Task requirements:
Reproduce the records below exactly; no pictures.

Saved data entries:
*****
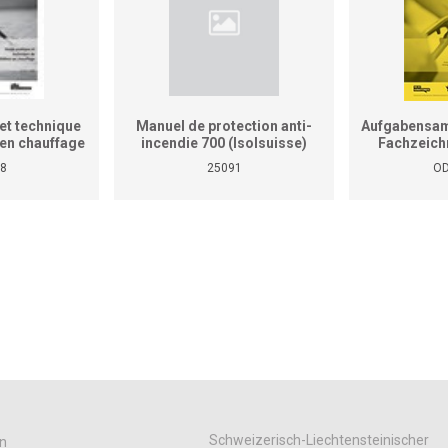
et technique
Manuel de protection anti-
Aufgabensam
r en chauffage
incendie 700 (Isolsuisse)
Fachzeich
as le manuel
8
25091
OD
tiques pour
reprises et
ises)
Schweizerisch-Liechtensteinischer
n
*****
Task solution:
et technique
Manuel de protection anti-
Aufgabensam
r en chauffage
incendie 700 (Isolsuisse)
Fachzeich
as le manuel
8
25091
OD
tiques pour
reprises et
ises)
Schweizerisch-Liechtensteinischer
n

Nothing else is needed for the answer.